• **Problem**: Required from the data below: the exact lines starting at the line containing "Ketar-Ketir" and ending at the line containing "Wooskill will close", with both ends kept and all pictures dropped.

▶

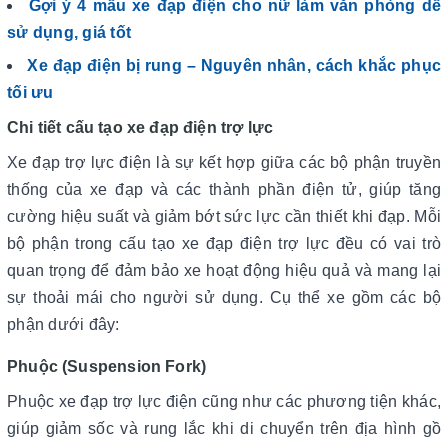
Gợi ý 4 mẫu xe đạp điện cho nữ làm văn phòng dễ
sử dụng, giá tốt
Xe đạp điện bị rung – Nguyên nhân, cách khắc phục
tối ưu
Chi tiết cấu tạo xe đạp điện trợ lực
Xe đạp trợ lực điện là sự kết hợp giữa các bộ phận truyền
thống của xe đạp và các thành phần điện tử, giúp tăng
cường hiệu suất và giảm bớt sức lực cần thiết khi đạp. Mỗi
bộ phận trong cấu tạo xe đạp điện trợ lực đều có vai trò
quan trọng để đảm bảo xe hoạt động hiệu quả và mang lại
sự thoải mái cho người sử dụng. Cụ thể xe gồm các bộ
phận dưới đây:
Phuộc (Suspension Fork)
Phuộc xe đạp trợ lực điện cũng như các phương tiện khác,
giúp giảm sốc và rung lắc khi di chuyển trên địa hình gồ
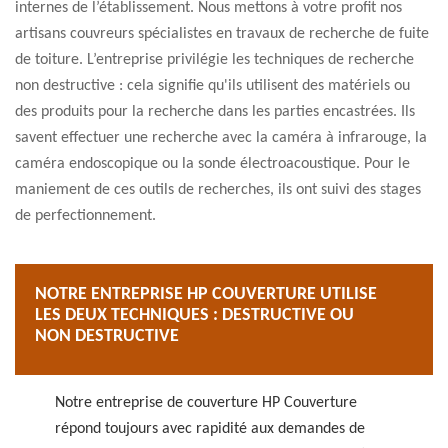
internes de l’établissement. Nous mettons à votre profit nos
artisans couvreurs spécialistes en travaux de recherche de fuite
de toiture. L’entreprise privilégie les techniques de recherche
non destructive : cela signifie qu'ils utilisent des matériels ou
des produits pour la recherche dans les parties encastrées. Ils
savent effectuer une recherche avec la caméra à infrarouge, la
caméra endoscopique ou la sonde électroacoustique. Pour le
maniement de ces outils de recherches, ils ont suivi des stages
de perfectionnement.
NOTRE ENTREPRISE HP COUVERTURE UTILISE
LES DEUX TECHNIQUES : DESTRUCTIVE OU
NON DESTRUCTIVE
Notre entreprise de couverture HP Couverture
répond toujours avec rapidité aux demandes de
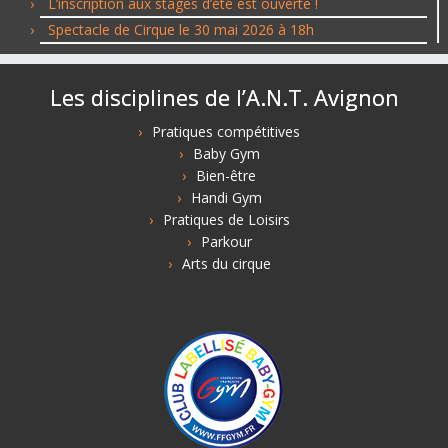
L’inscription aux stages d’été est ouverte !
Spectacle de Cirque le 30 mai 2026 à 18h
Les disciplines de l’A.N.T. Avignon
Pratiques compétitives
Baby Gym
Bien-être
Handi Gym
Pratiques de Loisirs
Parkour
Arts du cirque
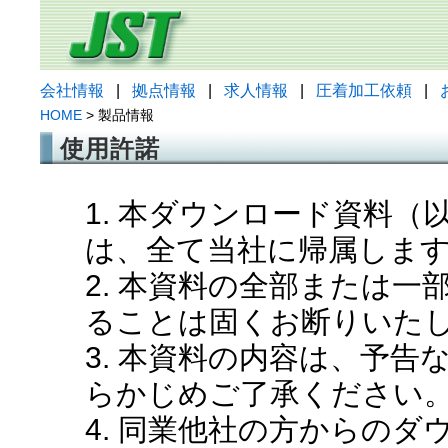
会社情報
|
拠点情報
|
求人情報
|
圧着加工依頼
|
HOME
> 製品情報
使用許諾
1. 本ダウンロード資料
は、全て当社に帰属しま
2. 本資料の全部または
ることは固くお断りいた
3. 本資料の内容は、予
らかじめご了承ください
4. 同業他社の方からの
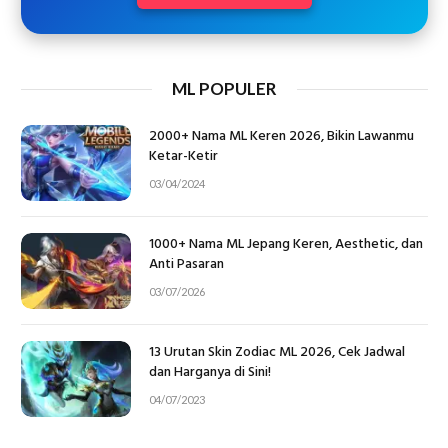
ML POPULER
2000+ Nama ML Keren 2026, Bikin Lawanmu
Ketar-Ketir
03/04/2024
1000+ Nama ML Jepang Keren, Aesthetic, dan
Anti Pasaran
03/07/2026
13 Urutan Skin Zodiac ML 2026, Cek Jadwal
dan Harganya di Sini!
04/07/2023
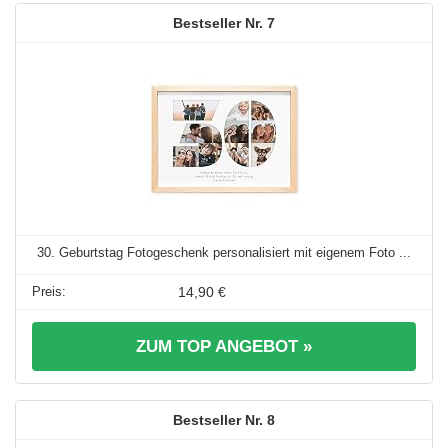
7
30. Geburtstag Fotogeschenk personalisiert mit eigenem Foto ...
14,90 €
ZUM TOP ANGEBOT »
8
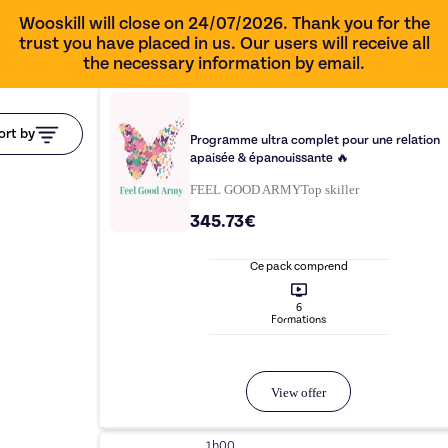
Wooskill will close on 24/07/2026. Thank you for the
trust you have placed in us. Our users will receive all
the necessary information by email.
ort by
Programme ultra complet pour une relation
apaisée & épanouissante 🔥
FEEL GOOD ARMY
Top
skiller
345.73€
Ce pack comprend
6
Formation
s
View offer
1h00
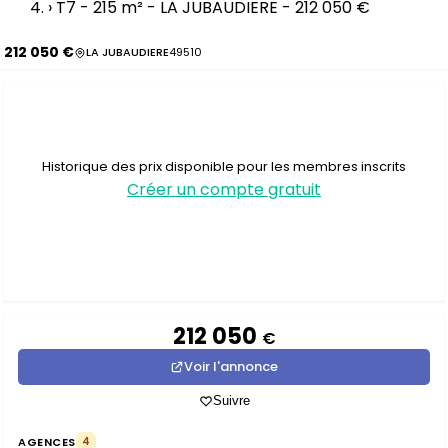
›
T7 - 215 m² - LA JUBAUDIERE - 212 050 €
212 050 €
LA JUBAUDIERE
49510
Historique des prix disponible pour les membres inscrits
Créer un compte gratuit
212 050
€
Voir l'annonce
Suivre
AGENCES
4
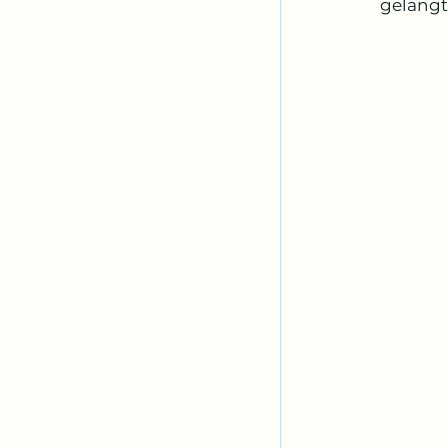
gelangt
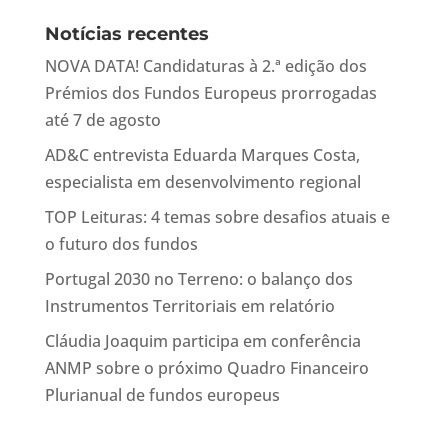
Notícias recentes
NOVA DATA! Candidaturas à 2.ª edição dos
Prémios dos Fundos Europeus prorrogadas
até 7 de agosto
AD&C entrevista Eduarda Marques Costa,
especialista em desenvolvimento regional
TOP Leituras: 4 temas sobre desafios atuais e
o futuro dos fundos
Portugal 2030 no Terreno: o balanço dos
Instrumentos Territoriais em relatório
Cláudia Joaquim participa em conferência
ANMP sobre o próximo Quadro Financeiro
Plurianual de fundos europeus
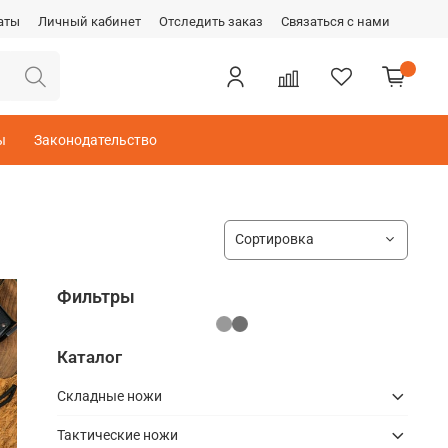
аты
Личный кабинет
Отследить заказ
Связаться с нами
ы
Законодательство
Фильтры
Каталог
Складные ножи
Тактические ножи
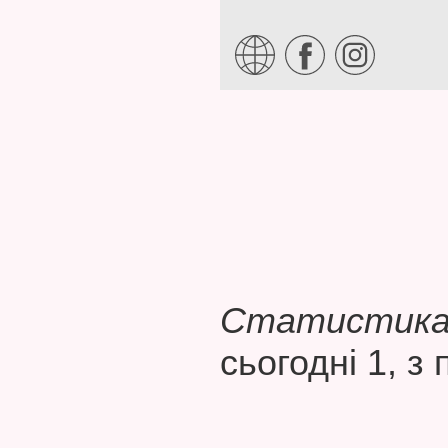
Статистика 
сьогодні 1, з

◀

• **Result of this task**:
Ketar-Ketir
03/04/2024
1000+ Nama ML Jepang Keren, Aesthetic, dan
Anti Pasaran
03/07/2026
13 Urutan Skin Zodiac ML 2026, Cek Jadwal
dan Harganya di Sini!
04/07/2023
7
30. Geburtstag Fotogeschenk personalisiert mit eigenem Foto ...
14,90 €
ZUM TOP ANGEBOT »
8
Wooskill will close on 24/07/2026. Thank you for the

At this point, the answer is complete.